Taking a look at Feature Importance on a high level

In [None]:
feature_importance = rf_model.feature_importances_

In [None]:
feature_names = mydf.columns[0:4]
feature_importance_df = pd.DataFrame({"Feature": feature_names,"Gini Importance":feature_importance}).sort_values("Gini Importance",ascending = False)

In [None]:
plt.figure(figsize=(8, 4))
plt.barh(feature_names, feature_importance, color='red')
plt.xlabel('Gini Importance')
plt.title('Feature Importance - Gini Importance')
plt.gca().invert_yaxis()  # Invert y-axis for better visualization
plt.show()

Gini importance utulization during feature importance is calculated by the total reduction in impurity for that feature, therefore, we can observe that `vacation_Budget` contributed the most in decreasing the impurity, as a result, given the most weight in Gini importance among multiple trees. 

-------

### **Results**

Both results are adequate resulting a ~ 75% accuracy. 

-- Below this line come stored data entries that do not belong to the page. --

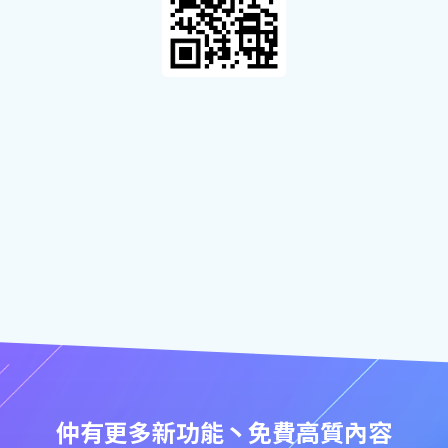
仲有更多新功能丶免費高質內容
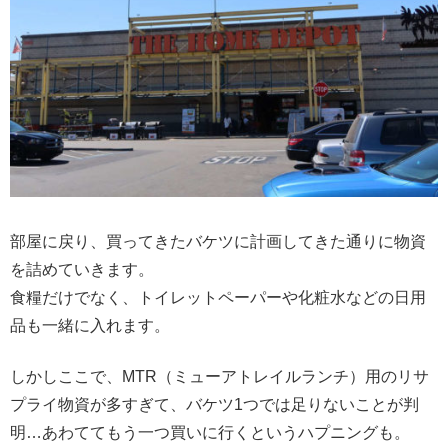
部屋に戻り、買ってきたバケツに計画してきた通りに物資
を詰めていきます。
食糧だけでなく、トイレットペーパーや化粧水などの日用
品も一緒に入れます。
しかしここで、MTR（ミューアトレイルランチ）用のリサ
プライ物資が多すぎて、バケツ1つでは足りないことが判
明…あわててもう一つ買いに行くというハプニングも。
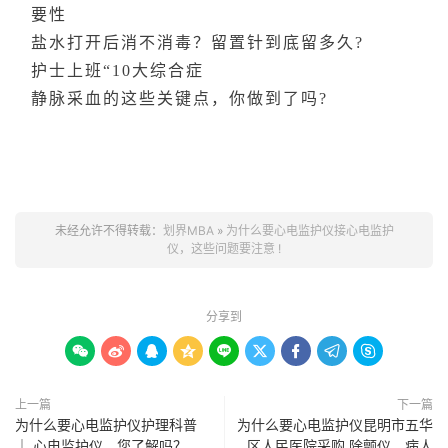
要性
盐水打开后消不消毒？留置针到底留多久?
护士上班“10大综合症
静脉采血的这些关键点，你做到了吗?
未经允许不得转载：
划界MBA
»
为什么要心电监护仪接心电监护
仪，这些问题要注意 !
分享到









上一篇
下一篇
为什么要心电监护仪护理科普
为什么要心电监护仪昆明市五华
｜ 心电监护仪，您了解吗？
区人民医院采购 除颤仪、病人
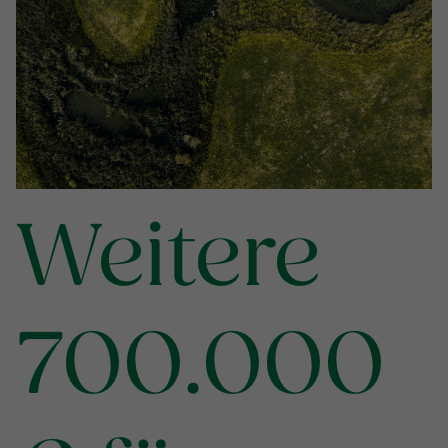
Weitere
700.000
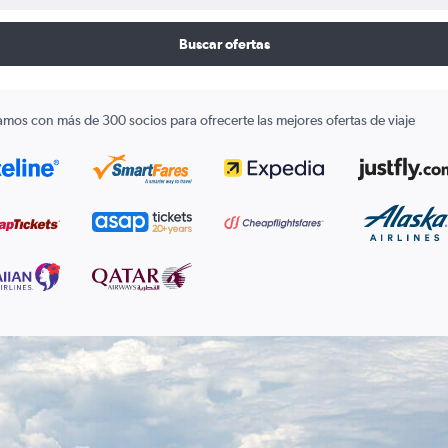
Buscar ofertas
amos con más de 300 socios para ofrecerte las mejores ofertas de viaje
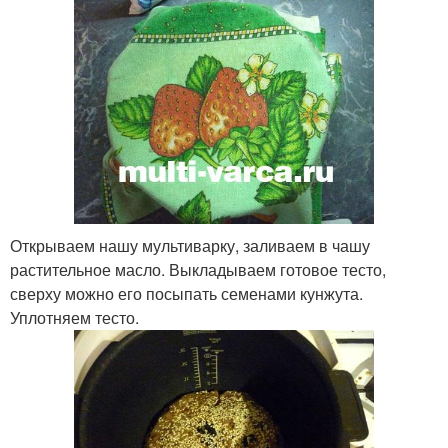
Открываем нашу мультиварку, заливаем в чашу
растительное масло. Выкладываем готовое тесто,
сверху можно его посыпать семенами кунжута.
Уплотняем тесто.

The most important thing about random forest is to be able tune the hyperparameters of the random forest. Throughout this excerise, there was alot of trial & errors in trying to make sure the Random Forest will output the most optimized results. Ofcourse, both GridSearchCV and RandomizedSearchCV can be called as part of sklearn.model_selection, however, I decided to brute force it.

The model building from scratch was not a diffcult task, as it was eseentially calling n_estimators of decision tree and having features and observations being bootstrapped.